(Exercise aim): Reproduce the data below in full. Nothing should differ from the original.

────────

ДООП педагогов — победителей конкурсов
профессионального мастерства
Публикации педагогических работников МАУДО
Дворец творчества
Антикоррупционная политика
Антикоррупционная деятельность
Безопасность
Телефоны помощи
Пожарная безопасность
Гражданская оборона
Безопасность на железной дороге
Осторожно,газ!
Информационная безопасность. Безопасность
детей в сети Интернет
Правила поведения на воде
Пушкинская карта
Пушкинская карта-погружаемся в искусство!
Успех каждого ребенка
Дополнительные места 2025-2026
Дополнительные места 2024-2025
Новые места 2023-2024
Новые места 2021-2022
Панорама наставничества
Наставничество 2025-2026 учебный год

────────

(Solution to this task):
ДООП педагогов — победителей конкурсов
профессионального мастерства
Публикации педагогических работников МАУДО
Дворец творчества
Антикоррупционная политика
Антикоррупционная деятельность
Безопасность
Телефоны помощи
Пожарная безопасность
Гражданская оборона
Безопасность на железной дороге
Осторожно,газ!
Информационная безопасность. Безопасность
детей в сети Интернет
Правила поведения на воде
Пушкинская карта
Пушкинская карта-погружаемся в искусство!
Успех каждого ребенка
Дополнительные места 2025-2026
Дополнительные места 2024-2025
Новые места 2023-2024
Новые места 2021-2022
Панорама наставничества
Наставничество 2025-2026 учебный год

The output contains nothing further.